Parce que peu importe combien de fois ils se font prendre sur le bateau, ils vont continuer à le faire. Peu importe à quel point ils vivent mal ici, ils vont continuer à revenir. Lorsque nous parlons de survie, en fin de compte, l'être humain, par instinct naturel, doit survivre. En d'autres termes, si je dois manger tous les jours, je finirai par manger de n'importe quelle manière, que ce soit en mordant les arbres que je trouve, en volant, en mendiant ou autre. Je pense donc qu'à court terme, ce qui doit être fait est bon. Tout d'abord, tous les mineurs trouvés, qu'ils soient nationaux ou étrangers, doivent recevoir une protection et une assistance immédiates.

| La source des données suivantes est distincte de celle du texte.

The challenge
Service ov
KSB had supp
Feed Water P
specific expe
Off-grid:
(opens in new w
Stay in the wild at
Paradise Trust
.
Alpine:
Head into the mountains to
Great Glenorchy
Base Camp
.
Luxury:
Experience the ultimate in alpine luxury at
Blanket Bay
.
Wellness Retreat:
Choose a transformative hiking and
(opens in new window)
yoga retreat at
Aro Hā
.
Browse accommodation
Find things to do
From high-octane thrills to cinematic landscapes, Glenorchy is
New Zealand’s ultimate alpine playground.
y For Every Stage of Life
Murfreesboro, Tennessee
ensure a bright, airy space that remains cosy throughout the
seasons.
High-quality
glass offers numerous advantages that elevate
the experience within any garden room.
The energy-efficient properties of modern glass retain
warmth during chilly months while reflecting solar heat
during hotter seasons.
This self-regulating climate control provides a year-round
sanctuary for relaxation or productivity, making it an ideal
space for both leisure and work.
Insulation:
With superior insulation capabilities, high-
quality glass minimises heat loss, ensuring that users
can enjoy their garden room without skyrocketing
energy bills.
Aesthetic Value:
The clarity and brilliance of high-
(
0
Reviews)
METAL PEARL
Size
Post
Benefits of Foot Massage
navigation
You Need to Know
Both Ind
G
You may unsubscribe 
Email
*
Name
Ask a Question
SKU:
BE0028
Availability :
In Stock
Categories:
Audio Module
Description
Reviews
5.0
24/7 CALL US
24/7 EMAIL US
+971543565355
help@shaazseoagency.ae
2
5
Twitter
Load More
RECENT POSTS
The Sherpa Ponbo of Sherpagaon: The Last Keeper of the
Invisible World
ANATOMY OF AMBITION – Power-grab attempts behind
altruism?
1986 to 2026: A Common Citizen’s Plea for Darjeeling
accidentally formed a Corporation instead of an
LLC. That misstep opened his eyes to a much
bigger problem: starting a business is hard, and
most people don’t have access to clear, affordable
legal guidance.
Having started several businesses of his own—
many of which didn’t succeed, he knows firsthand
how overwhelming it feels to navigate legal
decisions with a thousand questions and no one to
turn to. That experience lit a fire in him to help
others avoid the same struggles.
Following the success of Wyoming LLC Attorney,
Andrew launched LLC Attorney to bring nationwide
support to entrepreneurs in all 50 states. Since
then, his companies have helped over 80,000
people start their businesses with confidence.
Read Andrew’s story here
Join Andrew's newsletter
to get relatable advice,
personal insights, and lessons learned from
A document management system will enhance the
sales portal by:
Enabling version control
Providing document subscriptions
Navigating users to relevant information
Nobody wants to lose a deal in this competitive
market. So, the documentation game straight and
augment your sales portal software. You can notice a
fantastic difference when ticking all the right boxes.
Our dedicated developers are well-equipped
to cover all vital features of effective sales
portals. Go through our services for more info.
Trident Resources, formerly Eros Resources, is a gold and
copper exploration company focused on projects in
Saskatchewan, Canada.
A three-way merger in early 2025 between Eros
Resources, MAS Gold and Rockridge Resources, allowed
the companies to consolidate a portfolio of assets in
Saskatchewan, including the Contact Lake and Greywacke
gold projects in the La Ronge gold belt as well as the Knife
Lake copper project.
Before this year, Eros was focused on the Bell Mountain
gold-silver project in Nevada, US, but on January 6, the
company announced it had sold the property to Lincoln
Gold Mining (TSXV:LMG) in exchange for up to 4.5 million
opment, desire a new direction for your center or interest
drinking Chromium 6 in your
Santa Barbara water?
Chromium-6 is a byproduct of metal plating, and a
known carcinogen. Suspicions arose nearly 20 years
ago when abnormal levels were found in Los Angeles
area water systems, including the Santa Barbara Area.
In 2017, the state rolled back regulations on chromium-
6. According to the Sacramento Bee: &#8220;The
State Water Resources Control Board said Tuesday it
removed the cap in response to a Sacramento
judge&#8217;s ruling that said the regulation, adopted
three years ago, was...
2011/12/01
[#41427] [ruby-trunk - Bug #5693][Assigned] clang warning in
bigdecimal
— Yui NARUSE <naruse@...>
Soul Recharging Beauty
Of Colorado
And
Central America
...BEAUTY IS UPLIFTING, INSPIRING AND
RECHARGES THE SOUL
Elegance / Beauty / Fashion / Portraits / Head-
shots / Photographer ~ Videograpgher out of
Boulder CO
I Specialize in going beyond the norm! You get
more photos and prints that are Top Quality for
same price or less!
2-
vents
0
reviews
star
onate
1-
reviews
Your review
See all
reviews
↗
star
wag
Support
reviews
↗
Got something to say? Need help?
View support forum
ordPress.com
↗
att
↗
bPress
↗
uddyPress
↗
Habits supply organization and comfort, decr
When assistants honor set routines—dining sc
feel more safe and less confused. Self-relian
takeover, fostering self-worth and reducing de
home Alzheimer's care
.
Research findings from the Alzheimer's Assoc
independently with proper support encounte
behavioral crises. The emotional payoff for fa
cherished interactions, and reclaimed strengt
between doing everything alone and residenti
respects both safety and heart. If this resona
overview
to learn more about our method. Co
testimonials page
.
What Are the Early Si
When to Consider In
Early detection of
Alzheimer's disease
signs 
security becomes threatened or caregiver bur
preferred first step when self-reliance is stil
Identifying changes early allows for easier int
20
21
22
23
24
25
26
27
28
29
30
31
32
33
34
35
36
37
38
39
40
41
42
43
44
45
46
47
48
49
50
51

C'est-à-dire qu'ils doivent passer par un centre médical, il faut vérifier qu'ils sont en bonne santé, qu'ils sont en bonne condition physique et mentale. Ils doivent être accueillis immédiatement par le centre pour enfants afin qu'aucun enfant ne dorme dans la rue et qu'aucun enfant ne vive dans la rue.
Le problème est qu'il y a trop d'enfants pour l'espace disponible dans le foyer pour mineurs de La Purísima. Il faut donc que cette personne soit accueillie immédiatement. Et dire, comme il n'y a pas de place à Melilla, nous allons les distribuer dans différents centres de la Péninsule, ce que nous ne pouvons pas faire c'est accumuler tous les enfants de Melilla pour arrêter cette question et dire bien, "puisque vous vivez si mal ici, les enfants, dites à vos amis de ne pas venir parce que vous vivez si mal, alors ils ne voudront pas venir chez moi".
Le Maroc a également un rôle extrêmement important à jouer pour changer cela, mais comme ces enfants sont en Espagne et à Melilla, ils sont en Espagne et donc dans l'Union européenne, qui doit toujours protéger et soutenir les mineurs, parce qu'en fin de compte nous avons la Convention des droits de l'enfant, qui doit toujours assurer la sécurité et la protection des mineurs. Nous ne parlons pas d'émigration, mais d'enfants.